→ Entries shown
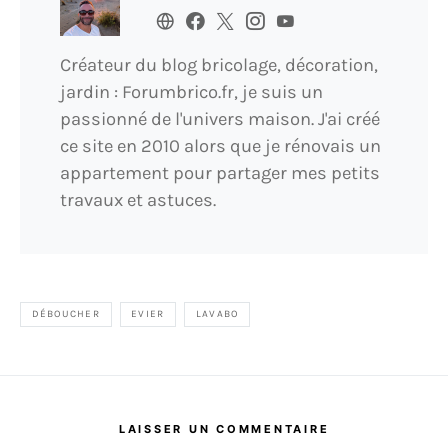
Créateur du blog bricolage, décoration,
jardin : Forumbrico.fr, je suis un
passionné de l'univers maison. J'ai créé
ce site en 2010 alors que je rénovais un
appartement pour partager mes petits
travaux et astuces.
DÉBOUCHER
EVIER
LAVABO
LAISSER UN COMMENTAIRE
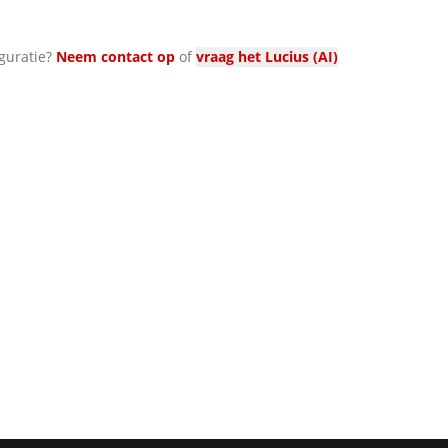
guratie?
Neem contact op
of
vraag het Lucius (AI)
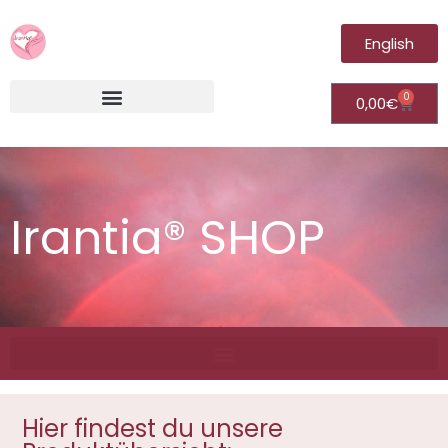
English
0
0,00
€
Irantia®Fernheilungsvideos (Module)
Irantia® SHOP
Hier findest du unsere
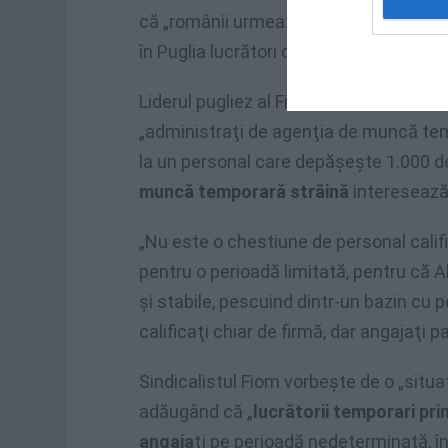
că „românii urmează să plece, şi dator
în Puglia lucrători calificaţi pentru pro
Liderul pugliez al Fiom, Domenico Stef
„administraţi de agenţia de muncă tem
la un personal care depăşeşte 1.000 de
muncă temporară străină
interesează 
„Nu este o chestiune de personal calif
pentru o perioadă limitată, pentru că Al
şi stabile, pescuind dintr-un bazin cu 
calificaţi chiar de firmă, dar angajaţi p
Sindicalistul Fiom vorbeşte de o „situa
adăugând că „
lucrătorii temporari pri
angaja
ţi pe perioadă nedeterminată, în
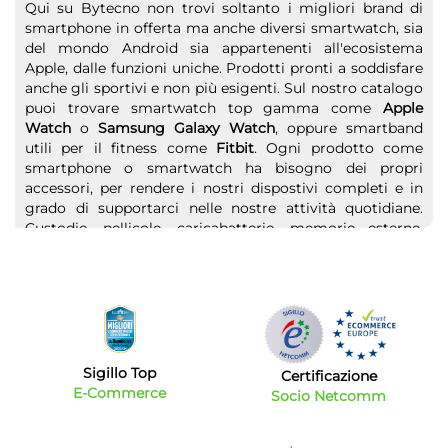
Qui su Bytecno non trovi soltanto i migliori brand di
smartphone in offerta ma anche diversi smartwatch, sia
del mondo Android sia appartenenti all'ecosistema
Apple, dalle funzioni uniche. Prodotti pronti a soddisfare
anche gli sportivi e non più esigenti. Sul nostro catalogo
puoi trovare smartwatch top gamma come
Apple
Watch
o
Samsung Galaxy Watch
, oppure smartband
utili per il fitness come
Fitbit
. Ogni prodotto come
smartphone o smartwatch ha bisogno dei propri
accessori, per rendere i nostri dispostivi completi e in
grado di supportarci nelle nostre attività quotidiane.
Custodie, pellicole, caricabatterie, memorie esterne,
sono alcuni dei prodotti che troverai sul nostro catalogo
online. Qualunque sia il prodotto che cerchi e l’utilizzo
che ne farai, ci sarà un accessorio perfetto per te. Non
solo smartphone e smartwatch, noi di Bytecno abbiamo
pensato proprio a tutti. Hai bisogno di
telefoni cordless
da mettere in B&B, camere di Hotel o semplicemente in
camera da letto? Scegli i migliori telefoni fissi o cordless
Sigillo Top
Certificazione
al miglior prezzo sul web. Non finisce qui, vuoi regalare
E-Commerce
Socio Netcomm
un cellulare dalle funzioni semplici e caratteristiche
essenziali, in modo da tener in contatto le persone più
strette? Scopri i nostri
Easyphone
, con numeri grandi,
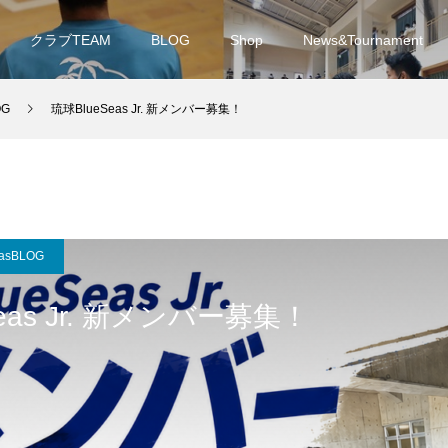
クラブTEAM
BLOG
Shop
News&Tournament
OG
琉球BlueSeas Jr. 新メンバー募集！
easBLOG
eas Jr. 新メンバー募集！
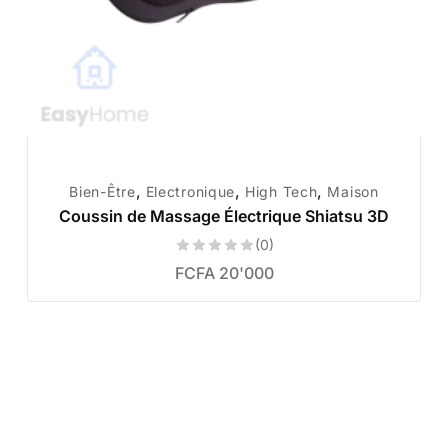
,
,
,
Bien-Être
Electronique
High Tech
Maison
Coussin de Massage Électrique Shiatsu 3D
(0)
FCFA
20'000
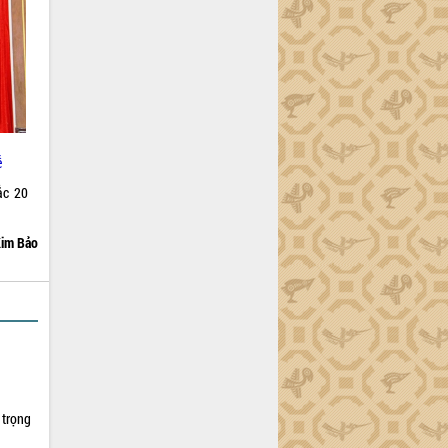
ễ
ắc 20
im Bảo
 trọng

→ To do
Check each line in the entries above for the string "smartphone", then give the number of matching lines alone.

→ Solution
3